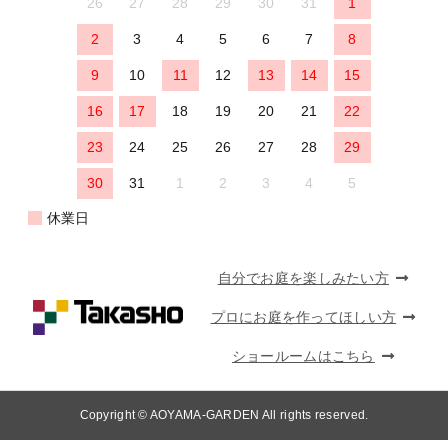
26
27
28
29
30
31
1
2
3
4
5
6
7
8
9
10
11
12
13
14
15
16
17
18
19
20
21
22
23
24
25
26
27
28
29
30
31
1
2
3
4
5
休業日
自分でお庭を楽しみたい方
プロにお庭を作ってほしい方
ショールームはこちら
Copyright © AOYAMA-GARDEN All rights reserved.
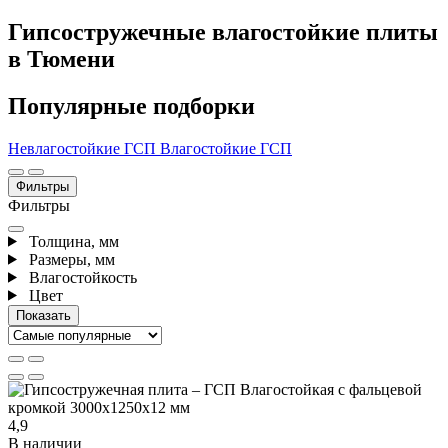
Гипсостружечные влагостойкие плиты
в Тюмени
Популярные подборки
Невлагостойкие ГСП
Влагостойкие ГСП
Фильтры
Фильтры
Толщина, мм
Размеры, мм
Влагостойкость
Цвет
4,9
В наличии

---

* DESCRIPTION OF THE TASK:
Line by line, return the listing above exactly, dropping every picture.

* ANSWER TO THE EXERCISE:
26
27
28
29
30
31
1
2
3
4
5
6
7
8
9
10
11
12
13
14
15
16
17
18
19
20
21
22
23
24
25
26
27
28
29
30
31
1
2
3
4
5
休業日
自分でお庭を楽しみたい方
プロにお庭を作ってほしい方
ショールームはこちら
Copyright © AOYAMA-GARDEN All rights reserved.
Гипсостружечные влагостойкие плиты
в Тюмени
Популярные подборки
Невлагостойкие ГСП
Влагостойкие ГСП
Фильтры
Фильтры
Толщина, мм
Размеры, мм
Влагостойкость
Цвет
4,9
В наличии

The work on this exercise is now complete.